With the rollout of bivalent boosters, the fight against COVID-19 took a big step toward looking like the fight against seasonal flu.

Every year, the vaccine experts who advise the Centers for Disease Control and Prevention examine the influenza strains in circulation around the world and recommend shots (and sometimes nasal sprays) that target those most likely to sicken Americans that winter. The Food and Drug Administration followed the same principle when it ordered up a new batch of COVID-19 booster shots designed to target BA.5, the dominant version of Omicron, as well as the original coronavirus strain.

Public health officials are urging Americans to get the new boosters now so they’ll be protected in the late fall and winter — the time of year when the pandemic’s two deadliest surges began. That mirrors the annual flu shot campaign, which aims to get people vaccinated in September or October, before the flu season begins in earnest.

No less an authority than Dr.
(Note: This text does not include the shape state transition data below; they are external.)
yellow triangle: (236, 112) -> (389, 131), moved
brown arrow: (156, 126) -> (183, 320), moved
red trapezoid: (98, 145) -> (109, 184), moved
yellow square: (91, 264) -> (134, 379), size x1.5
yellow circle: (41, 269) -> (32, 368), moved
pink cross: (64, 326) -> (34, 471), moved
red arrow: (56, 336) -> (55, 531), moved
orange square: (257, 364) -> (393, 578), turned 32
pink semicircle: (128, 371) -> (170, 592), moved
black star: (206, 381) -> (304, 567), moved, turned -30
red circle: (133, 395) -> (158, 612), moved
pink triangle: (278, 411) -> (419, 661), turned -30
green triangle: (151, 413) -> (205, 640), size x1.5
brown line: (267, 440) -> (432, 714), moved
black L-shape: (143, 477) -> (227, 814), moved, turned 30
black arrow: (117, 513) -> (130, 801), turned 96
Anthony Fauci has spelled out the similarities between the country’s approach to the two diseases.

“It is becoming increasingly clear that, looking forward with the COVID-19 pandemic, in the absence of a dramatically different variant, we likely are moving towards a path with a vaccination cadence similar to that of the annual influenza vaccine, with annual, updated COVID-19 shots matched to the currently circulating strains,” he said during a White House briefing this month.


Meanwhile, the health officials who have spent years trying to persuade us to wear face masks in indoor public settings are relaxing their recommendations.

California no longer advises everyone to mask up every time they enter a business, government building, cooling shelter or the like unless they’re in a county with a high COVID-19 community level. As of Tuesday, none of them are.

And Los Angeles County, perhaps the country’s most fervent supporter of face coverings, has dropped its mask requirement for public transportation and transit hubs.

If you put it all together, it may be tempting to conclude that COVID-19 has finally become like the flu — an endemic virus that causes inconvenient illnesses and some deaths every year but doesn’t rule our lives.

A sign outside a grocery store urges shoppers to get a flu shot.
The fight against COVID-19 is looking more like the fight against the flu, but the threats are not the same.
(David Zalubowski / Associated Press)

That would be the wrong conclusion, warns Dr. Peter Chin-Hong, an infectious disease expert at UC San Francisco.

“A vaccination campaign that matches our approach to the flu does not make COVID itself comparable to the flu,” Chin-Hong writes in an Op-Ed for The Times.

Even with all the vaccine doses at our disposal, and even considering all the immunity built up from the roughly 96 million coronavirus infections that have been documented in the U.S., a virus that behaves like BA.5 could wind up killing 100,000 people per year, according to Trevor Bedford, a computational virologist at the Fred Hutchinson Cancer Center. Other experts have put 100,000 annual deaths at the low end of their forecasts.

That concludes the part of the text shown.